Directions for this task -
Every line from the one that includes "[menuitem] (480, 41)" to the end of the entries should be written out exactly, with the first and last included.

Provided records -
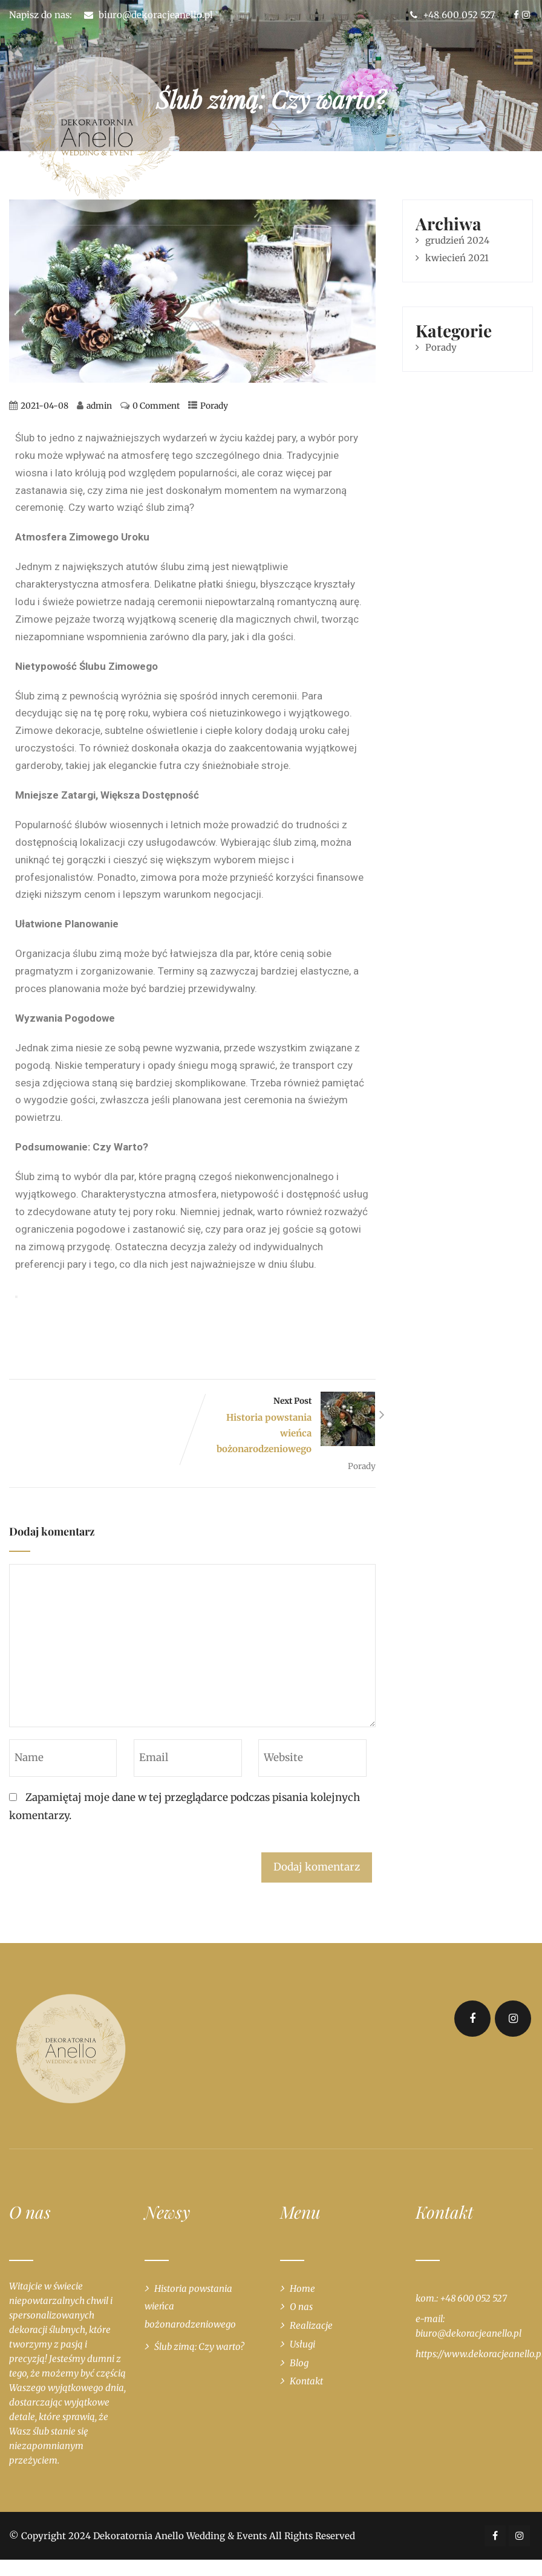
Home (302, 2288)
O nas (301, 2306)
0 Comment (156, 405)
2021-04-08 (44, 405)
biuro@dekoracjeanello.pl (156, 15)
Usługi (302, 2344)
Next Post (284, 1426)
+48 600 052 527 (452, 15)
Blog (299, 2363)
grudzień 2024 (457, 240)
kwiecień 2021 (457, 258)
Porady (214, 405)
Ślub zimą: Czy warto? (199, 2346)
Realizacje (311, 2325)
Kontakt (306, 2381)
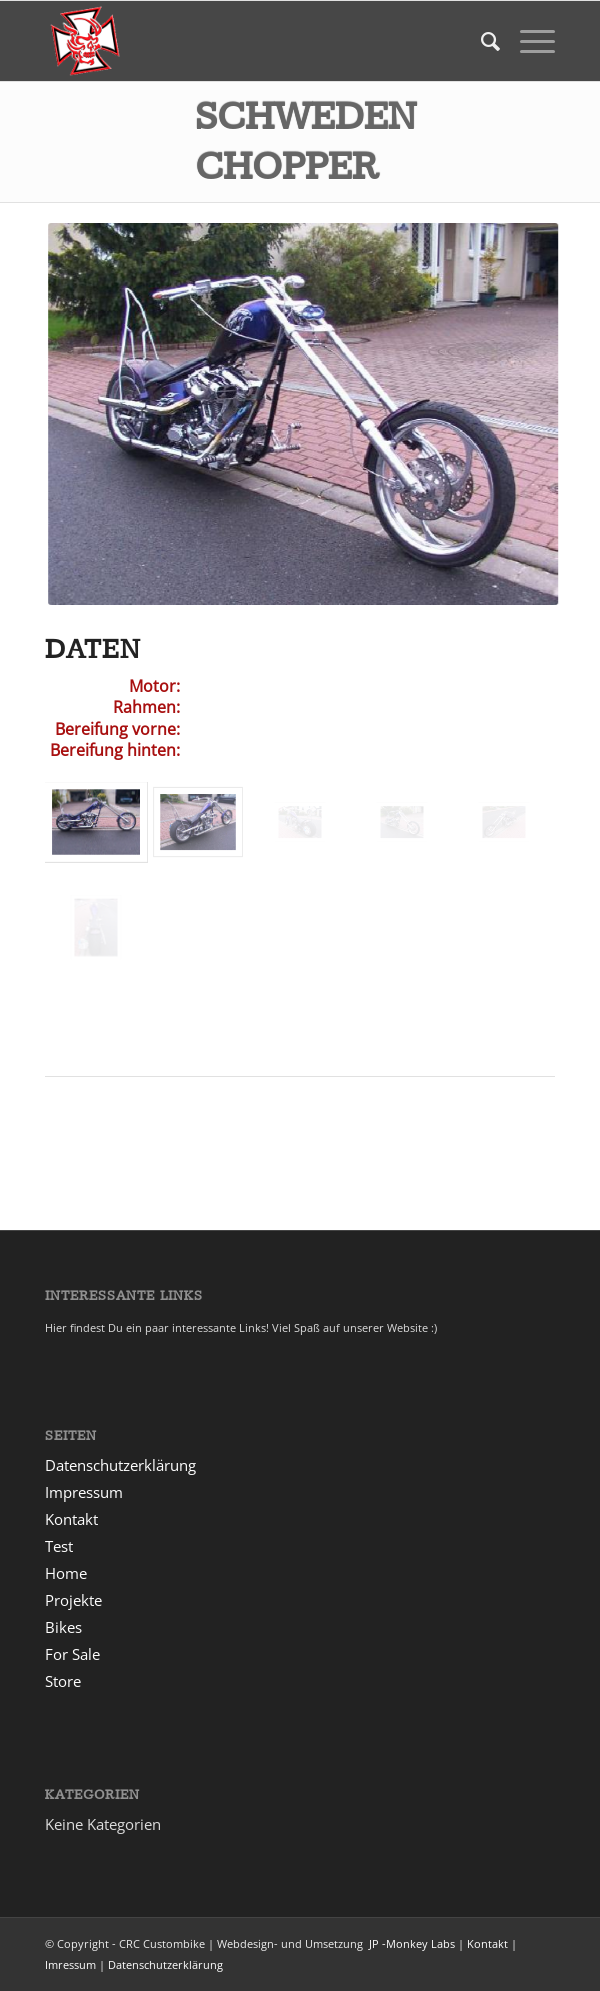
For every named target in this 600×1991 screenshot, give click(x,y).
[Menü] (527, 41)
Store (63, 1681)
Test (59, 1546)
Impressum (84, 1492)
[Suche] (480, 41)
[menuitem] (480, 41)
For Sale (72, 1654)
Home (66, 1573)
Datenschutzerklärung (120, 1465)
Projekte (73, 1600)
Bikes (63, 1627)
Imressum (70, 1964)
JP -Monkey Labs (410, 1943)
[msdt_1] (249, 41)
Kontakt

Result of this exercise -
[menuitem] (480, 41)
For Sale (72, 1654)
Home (66, 1573)
Datenschutzerklärung (120, 1465)
Projekte (73, 1600)
Bikes (63, 1627)
Imressum (70, 1964)
JP -Monkey Labs (410, 1943)
[msdt_1] (249, 41)
Kontakt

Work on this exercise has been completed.